Field Dance Fund 2012 Announced!

The Field awards $42,000 to three New York City choreographers to build their capacity for creating bold new artworks with adaptive practices!

The ladder to success is broken for most mid-career dance artists; and younger artists question why to even get on the ladder in the first place! The Field Dance Fund (FDF) aims to transform artists’ practices so that they can move from a “triage” paradigm (in which many artists work), to a more honed, outcome-driven paradigm. Overall, the FDF artists will learn to combat creative burn-out by implementing more dexterous practices to move their careers and art-making forward.

Unlike any other program in New York, and with generous support from the Rockefeller Brothers Fund and Mertz Gilmore Foundation, FDF offers six months of individualized consulting services (valued at $4,000 per artist), critical peer support and a cash award ($10,000 each).

Who are the lucky recipients? In January 2012 (the auspicious year of the Water Dragon), The Field selected the following three FDF grantees (from more than 70 applicants) via a rigorous peer adjudication process:

luciana achugar makes work that “celebrates being in the experience of the body in its entire sensual splendor.” A Uruguayan choreographer based in Brooklyn, she received a Bessie award for her work, PURO DESEO, in 2010, and was on Dance Magazine’s “25 to Watch” list in January of 2011.

Rachel Cohen’s work “encompasses excavation, research, movement and sculpture.” She often works with inanimate materials such as clay, flour, taffy, gum, wood and paper. Her company Racoco/Rx received a NYFA BUILD Stability grant in 2010 and is currently a company-in-residence at CAVE in Brooklyn.

Michelle Dorrance seeks to “address the class wars in dance by helping audiences to view tap dance in a new and dynamically compelling context.” After performing with the Off-Broadway production STOMP for four years, she is now focusing on her own choreographic process. Michelle is a 2011 Bessie recipient for Outstanding Production.

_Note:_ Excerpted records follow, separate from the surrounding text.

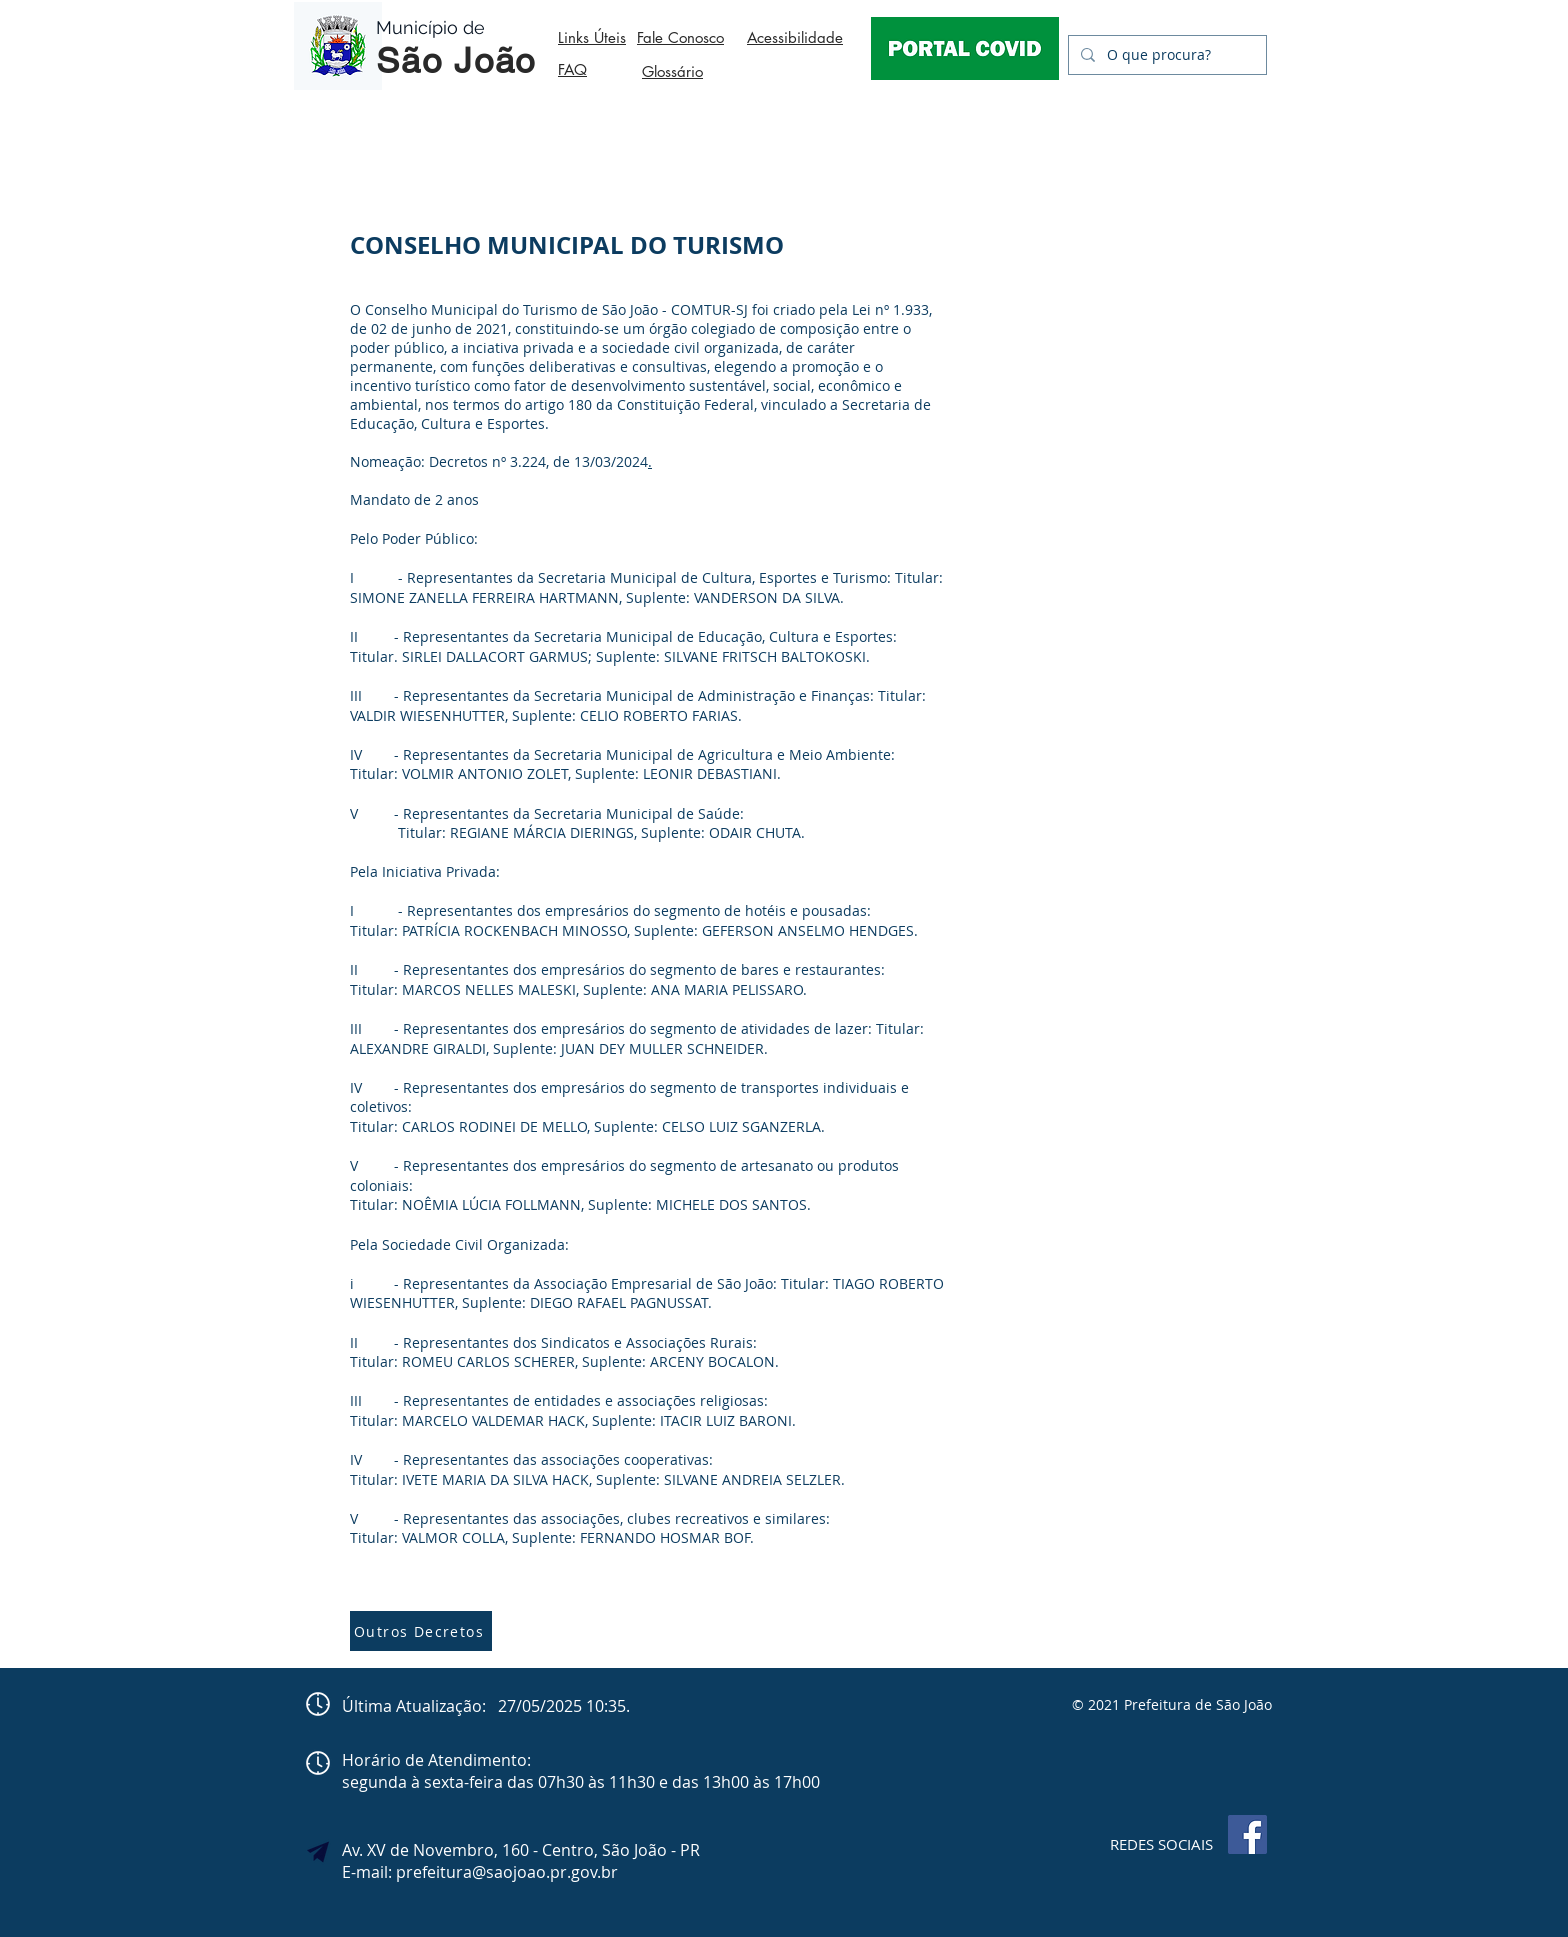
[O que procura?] (1165, 55)
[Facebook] (1247, 1834)
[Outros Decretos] (421, 1631)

The launch of the 2012 Field Dance Fund is only a single manifestation of The Field’s core values in action. We are thrilled about this new adventure and we can’t wait to work with the FDF artists to help them actualize their ambitions!

Monday, February 6, 2012

“Self-affirming Ignorance” & Other Tools of the Trade

To kick off our Winter-Spring season we held an ERPA open dialogue at Joyce SoHo with artists and presenters to talk about the challenges and best-practices of presenter-artist relationships. What are the do’s and don’ts and what are the needs to be filled? Here are some reflections:

Do your homework!
• Research the venue or presenter you are interested in. Know why you are interested. Know their space. See the work they produce.
• Know what your work/process needs. Know what you need as an artist. Know why that particular venue is right for you.

Stand up for your art!
• Participate in a little “self-affirming ignorance”, says artist James Scruggs. Ask for what you really need (not what you think you can get)—even if it is huge and crazy and you think it is out of the question—pretend you don’t know any better. You might just get what you ask for. And if nothing else, you won’t have devalued your work from the get-go.
• Make your case to presenters in a real, honest, and specific way. Why are they the right fit for you? What is it about that space or that curator that is so right for your piece? As Brian Rogers, theater artist and Artistic Director of the Chocolate Factory, suggested, “make a compelling case for your needs.”
• “Know who you’re making your work for,” says Kristin Marting of HERE. And interact with those people from the seed start of the work’s development and throughout the whole process.

Some useful best-practices:
• “Don’t send blanket emails”, says Cathy Eilers, Program Manager at Joyce SoHo. Make it personal; tailor and personalize your emails and be specific.
• Keep moving to stay visible. Participate in showcases and residencies where you show excerpts of your work. Presenters often attend these as a way to see several artists’ work at once. The more active you are, the more you are seen.
• Ask about ways that presenters can help support your work throughout its development. This makes a space for you to build a stronger relationship with that presenter and gives them a chance to feel invested in their curation.
• Stay in touch with people and don’t get discouraged if they don’t respond. We are all busy and emails often slip through the cracks; keep on keepin’ on!